• [YOUR TASK]: Search the data for the word "Montech" and copy out every line that has it.
Segment Open
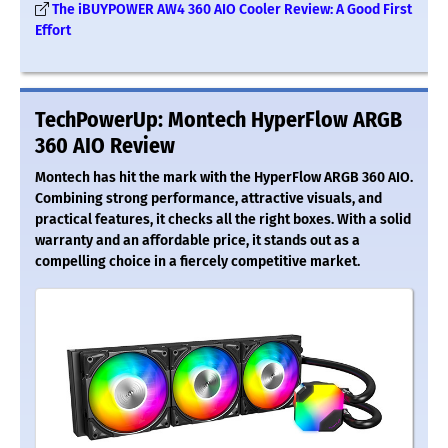
The iBUYPOWER AW4 360 AIO Cooler Review: A Good First
Effort
TechPowerUp: Montech HyperFlow ARGB
360 AIO Review
Montech has hit the mark with the HyperFlow ARGB 360 AIO.
Combining strong performance, attractive visuals, and
practical features, it checks all the right boxes. With a solid
warranty and an affordable price, it stands out as a
compelling choice in a fiercely competitive market.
Segment Closed
• [EXERCISE ANSWER]:
TechPowerUp: Montech HyperFlow ARGB
Montech has hit the mark with the HyperFlow ARGB 360 AIO.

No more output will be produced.